| Your objective |
Every record below, from first to last, should be copied exactly; leave the pictures out.

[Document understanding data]
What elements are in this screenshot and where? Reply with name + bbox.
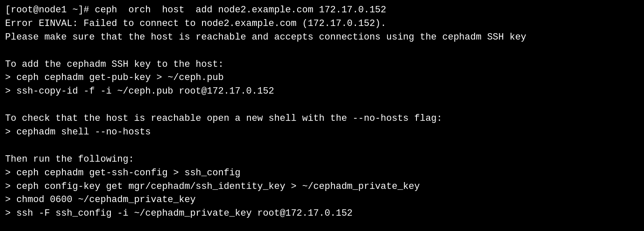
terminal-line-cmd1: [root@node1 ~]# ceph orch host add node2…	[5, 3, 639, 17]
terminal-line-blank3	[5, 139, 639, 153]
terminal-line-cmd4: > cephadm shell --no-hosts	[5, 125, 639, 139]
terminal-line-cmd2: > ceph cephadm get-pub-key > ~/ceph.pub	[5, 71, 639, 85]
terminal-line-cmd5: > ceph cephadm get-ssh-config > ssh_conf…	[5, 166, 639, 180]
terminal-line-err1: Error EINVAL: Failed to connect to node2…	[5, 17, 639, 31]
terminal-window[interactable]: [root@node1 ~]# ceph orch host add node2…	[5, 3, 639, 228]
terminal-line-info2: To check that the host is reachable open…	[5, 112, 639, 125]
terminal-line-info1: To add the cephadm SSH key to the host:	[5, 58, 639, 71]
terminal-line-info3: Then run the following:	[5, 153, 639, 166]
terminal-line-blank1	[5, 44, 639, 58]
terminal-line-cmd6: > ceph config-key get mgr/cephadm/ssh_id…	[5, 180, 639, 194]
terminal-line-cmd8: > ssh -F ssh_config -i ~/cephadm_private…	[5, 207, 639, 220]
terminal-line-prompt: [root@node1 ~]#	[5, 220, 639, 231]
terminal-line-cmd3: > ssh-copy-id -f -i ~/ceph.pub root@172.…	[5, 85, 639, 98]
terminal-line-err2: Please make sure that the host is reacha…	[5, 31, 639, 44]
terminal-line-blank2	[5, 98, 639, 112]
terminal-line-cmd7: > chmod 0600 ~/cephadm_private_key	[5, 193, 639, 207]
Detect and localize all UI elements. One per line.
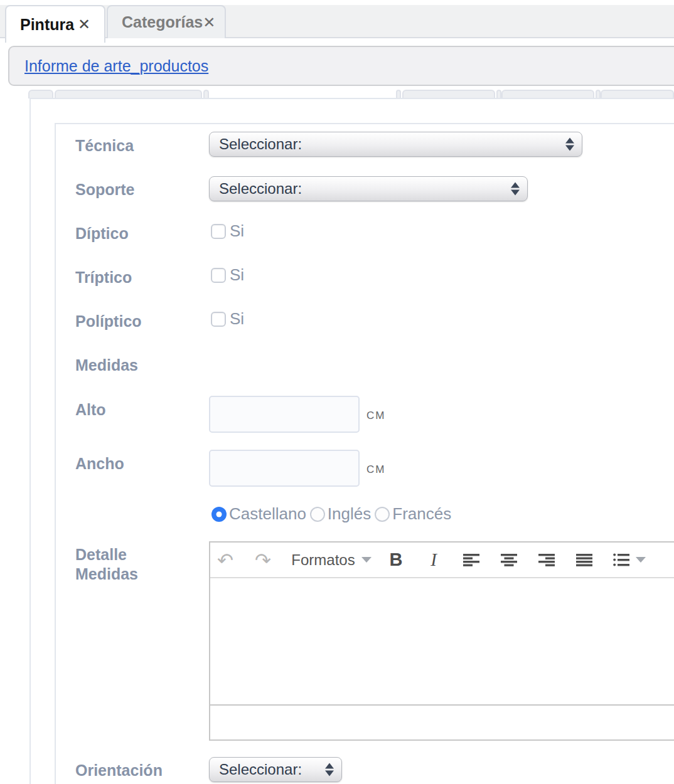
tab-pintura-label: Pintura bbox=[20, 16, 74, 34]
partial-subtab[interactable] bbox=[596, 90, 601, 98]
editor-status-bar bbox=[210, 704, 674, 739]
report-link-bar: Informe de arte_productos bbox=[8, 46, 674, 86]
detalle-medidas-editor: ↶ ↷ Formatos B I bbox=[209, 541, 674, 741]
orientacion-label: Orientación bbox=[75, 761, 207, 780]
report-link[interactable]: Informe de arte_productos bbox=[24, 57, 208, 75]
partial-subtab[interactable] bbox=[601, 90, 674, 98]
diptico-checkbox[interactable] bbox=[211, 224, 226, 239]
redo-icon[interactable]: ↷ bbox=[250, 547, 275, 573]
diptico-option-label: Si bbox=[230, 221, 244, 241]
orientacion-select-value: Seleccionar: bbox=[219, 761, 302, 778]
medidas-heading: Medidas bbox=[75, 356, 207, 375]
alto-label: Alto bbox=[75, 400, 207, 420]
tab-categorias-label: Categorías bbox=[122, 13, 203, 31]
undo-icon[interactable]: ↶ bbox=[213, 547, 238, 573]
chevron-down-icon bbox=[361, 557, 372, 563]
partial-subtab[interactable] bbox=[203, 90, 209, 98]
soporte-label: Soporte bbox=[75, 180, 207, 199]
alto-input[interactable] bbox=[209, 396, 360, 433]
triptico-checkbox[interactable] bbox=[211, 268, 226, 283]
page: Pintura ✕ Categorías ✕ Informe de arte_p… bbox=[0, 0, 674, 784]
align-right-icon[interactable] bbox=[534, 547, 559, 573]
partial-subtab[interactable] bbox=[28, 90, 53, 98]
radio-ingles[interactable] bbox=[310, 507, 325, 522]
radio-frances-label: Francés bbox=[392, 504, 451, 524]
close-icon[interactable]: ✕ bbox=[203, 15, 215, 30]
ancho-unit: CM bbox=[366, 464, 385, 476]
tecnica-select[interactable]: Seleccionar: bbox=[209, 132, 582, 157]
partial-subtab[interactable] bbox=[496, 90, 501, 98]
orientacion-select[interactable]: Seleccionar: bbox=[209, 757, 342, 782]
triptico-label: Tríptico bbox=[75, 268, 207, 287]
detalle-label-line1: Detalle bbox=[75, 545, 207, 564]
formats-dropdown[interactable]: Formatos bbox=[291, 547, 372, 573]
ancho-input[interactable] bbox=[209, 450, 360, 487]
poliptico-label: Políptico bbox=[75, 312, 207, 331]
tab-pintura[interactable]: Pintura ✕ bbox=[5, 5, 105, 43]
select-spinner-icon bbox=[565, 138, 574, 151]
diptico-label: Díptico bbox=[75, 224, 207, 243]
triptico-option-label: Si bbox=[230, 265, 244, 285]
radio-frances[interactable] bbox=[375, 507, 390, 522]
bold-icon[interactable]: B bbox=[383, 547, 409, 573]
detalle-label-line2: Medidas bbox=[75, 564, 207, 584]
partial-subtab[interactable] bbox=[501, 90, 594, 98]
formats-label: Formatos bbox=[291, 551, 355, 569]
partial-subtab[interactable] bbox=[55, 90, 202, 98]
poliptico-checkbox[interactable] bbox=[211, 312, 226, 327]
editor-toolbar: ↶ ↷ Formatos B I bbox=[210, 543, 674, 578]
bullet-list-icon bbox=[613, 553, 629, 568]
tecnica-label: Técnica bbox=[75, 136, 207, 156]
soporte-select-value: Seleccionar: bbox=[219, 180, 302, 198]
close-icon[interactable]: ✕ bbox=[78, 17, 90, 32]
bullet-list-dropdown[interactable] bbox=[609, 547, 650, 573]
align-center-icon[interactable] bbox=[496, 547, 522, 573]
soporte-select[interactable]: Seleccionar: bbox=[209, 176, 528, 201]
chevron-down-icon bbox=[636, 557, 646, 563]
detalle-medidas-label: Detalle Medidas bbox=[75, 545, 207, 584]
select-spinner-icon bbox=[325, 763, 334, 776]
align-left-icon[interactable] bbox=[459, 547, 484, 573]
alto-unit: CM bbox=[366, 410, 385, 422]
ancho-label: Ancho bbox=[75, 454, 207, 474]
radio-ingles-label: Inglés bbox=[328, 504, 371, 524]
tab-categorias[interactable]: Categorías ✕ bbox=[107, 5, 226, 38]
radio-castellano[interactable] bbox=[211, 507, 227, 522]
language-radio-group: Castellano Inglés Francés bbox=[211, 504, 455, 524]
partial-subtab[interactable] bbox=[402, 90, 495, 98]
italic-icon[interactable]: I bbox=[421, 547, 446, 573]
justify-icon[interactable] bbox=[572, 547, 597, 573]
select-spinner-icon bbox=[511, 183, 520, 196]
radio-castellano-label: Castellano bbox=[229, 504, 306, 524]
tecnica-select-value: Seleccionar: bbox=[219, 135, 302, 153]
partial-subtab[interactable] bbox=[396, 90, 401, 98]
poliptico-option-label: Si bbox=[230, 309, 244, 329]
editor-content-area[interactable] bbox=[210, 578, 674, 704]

| Final answer |
What elements are in this screenshot and where? Reply with name + bbox.
terminal-line-cmd1: [root@node1 ~]# ceph orch host add node2…	[5, 3, 639, 17]
terminal-line-blank3	[5, 139, 639, 153]
terminal-line-cmd4: > cephadm shell --no-hosts	[5, 125, 639, 139]
terminal-line-cmd2: > ceph cephadm get-pub-key > ~/ceph.pub	[5, 71, 639, 85]
terminal-line-cmd5: > ceph cephadm get-ssh-config > ssh_conf…	[5, 166, 639, 180]
terminal-line-err1: Error EINVAL: Failed to connect to node2…	[5, 17, 639, 31]
terminal-window[interactable]: [root@node1 ~]# ceph orch host add node2…	[5, 3, 639, 228]
terminal-line-info2: To check that the host is reachable open…	[5, 112, 639, 125]
terminal-line-info1: To add the cephadm SSH key to the host:	[5, 58, 639, 71]
terminal-line-info3: Then run the following:	[5, 153, 639, 166]
terminal-line-blank1	[5, 44, 639, 58]
terminal-line-cmd6: > ceph config-key get mgr/cephadm/ssh_id…	[5, 180, 639, 194]
terminal-line-cmd8: > ssh -F ssh_config -i ~/cephadm_private…	[5, 207, 639, 220]
terminal-line-prompt: [root@node1 ~]#	[5, 220, 639, 231]
terminal-line-cmd3: > ssh-copy-id -f -i ~/ceph.pub root@172.…	[5, 85, 639, 98]
terminal-line-err2: Please make sure that the host is reacha…	[5, 31, 639, 44]
terminal-line-blank2	[5, 98, 639, 112]
terminal-line-cmd7: > chmod 0600 ~/cephadm_private_key	[5, 193, 639, 207]
Detect and localize all UI elements. One per line.
tab-pintura-label: Pintura bbox=[20, 16, 74, 34]
partial-subtab[interactable] bbox=[596, 90, 601, 98]
editor-status-bar bbox=[210, 704, 674, 739]
report-link-bar: Informe de arte_productos bbox=[8, 46, 674, 86]
detalle-medidas-editor: ↶ ↷ Formatos B I bbox=[209, 541, 674, 741]
orientacion-label: Orientación bbox=[75, 761, 207, 780]
report-link[interactable]: Informe de arte_productos bbox=[24, 57, 208, 75]
partial-subtab[interactable] bbox=[601, 90, 674, 98]
diptico-checkbox[interactable] bbox=[211, 224, 226, 239]
redo-icon[interactable]: ↷ bbox=[250, 547, 275, 573]
diptico-option-label: Si bbox=[230, 221, 244, 241]
orientacion-select-value: Seleccionar: bbox=[219, 761, 302, 778]
medidas-heading: Medidas bbox=[75, 356, 207, 375]
alto-label: Alto bbox=[75, 400, 207, 420]
tab-categorias-label: Categorías bbox=[122, 13, 203, 31]
undo-icon[interactable]: ↶ bbox=[213, 547, 238, 573]
chevron-down-icon bbox=[361, 557, 372, 563]
partial-subtab[interactable] bbox=[203, 90, 209, 98]
soporte-label: Soporte bbox=[75, 180, 207, 199]
alto-input[interactable] bbox=[209, 396, 360, 433]
triptico-checkbox[interactable] bbox=[211, 268, 226, 283]
page: Pintura ✕ Categorías ✕ Informe de arte_p… bbox=[0, 0, 674, 784]
align-right-icon[interactable] bbox=[534, 547, 559, 573]
partial-subtab[interactable] bbox=[28, 90, 53, 98]
radio-ingles[interactable] bbox=[310, 507, 325, 522]
radio-frances-label: Francés bbox=[392, 504, 451, 524]
close-icon[interactable]: ✕ bbox=[203, 15, 215, 30]
ancho-unit: CM bbox=[366, 464, 385, 476]
tecnica-select[interactable]: Seleccionar: bbox=[209, 132, 582, 157]
partial-subtab[interactable] bbox=[496, 90, 501, 98]
orientacion-select[interactable]: Seleccionar: bbox=[209, 757, 342, 782]
triptico-label: Tríptico bbox=[75, 268, 207, 287]
detalle-label-line1: Detalle bbox=[75, 545, 207, 564]
formats-dropdown[interactable]: Formatos bbox=[291, 547, 372, 573]
ancho-input[interactable] bbox=[209, 450, 360, 487]
poliptico-label: Políptico bbox=[75, 312, 207, 331]
tab-pintura[interactable]: Pintura ✕ bbox=[5, 5, 105, 43]
select-spinner-icon bbox=[565, 138, 574, 151]
diptico-label: Díptico bbox=[75, 224, 207, 243]
triptico-option-label: Si bbox=[230, 265, 244, 285]
radio-frances[interactable] bbox=[375, 507, 390, 522]
bold-icon[interactable]: B bbox=[383, 547, 409, 573]
detalle-label-line2: Medidas bbox=[75, 564, 207, 584]
partial-subtab[interactable] bbox=[501, 90, 594, 98]
formats-label: Formatos bbox=[291, 551, 355, 569]
partial-subtab[interactable] bbox=[55, 90, 202, 98]
poliptico-checkbox[interactable] bbox=[211, 312, 226, 327]
editor-toolbar: ↶ ↷ Formatos B I bbox=[210, 543, 674, 578]
bullet-list-icon bbox=[613, 553, 629, 568]
tecnica-label: Técnica bbox=[75, 136, 207, 156]
soporte-select-value: Seleccionar: bbox=[219, 180, 302, 198]
close-icon[interactable]: ✕ bbox=[78, 17, 90, 32]
bullet-list-dropdown[interactable] bbox=[609, 547, 650, 573]
align-center-icon[interactable] bbox=[496, 547, 522, 573]
soporte-select[interactable]: Seleccionar: bbox=[209, 176, 528, 201]
chevron-down-icon bbox=[636, 557, 646, 563]
detalle-medidas-label: Detalle Medidas bbox=[75, 545, 207, 584]
select-spinner-icon bbox=[325, 763, 334, 776]
align-left-icon[interactable] bbox=[459, 547, 484, 573]
alto-unit: CM bbox=[366, 410, 385, 422]
ancho-label: Ancho bbox=[75, 454, 207, 474]
radio-ingles-label: Inglés bbox=[328, 504, 371, 524]
tab-categorias[interactable]: Categorías ✕ bbox=[107, 5, 226, 38]
radio-castellano[interactable] bbox=[211, 507, 227, 522]
language-radio-group: Castellano Inglés Francés bbox=[211, 504, 455, 524]
partial-subtab[interactable] bbox=[402, 90, 495, 98]
italic-icon[interactable]: I bbox=[421, 547, 446, 573]
justify-icon[interactable] bbox=[572, 547, 597, 573]
select-spinner-icon bbox=[511, 183, 520, 196]
radio-castellano-label: Castellano bbox=[229, 504, 306, 524]
tecnica-select-value: Seleccionar: bbox=[219, 135, 302, 153]
partial-subtab[interactable] bbox=[396, 90, 401, 98]
poliptico-option-label: Si bbox=[230, 309, 244, 329]
editor-content-area[interactable] bbox=[210, 578, 674, 704]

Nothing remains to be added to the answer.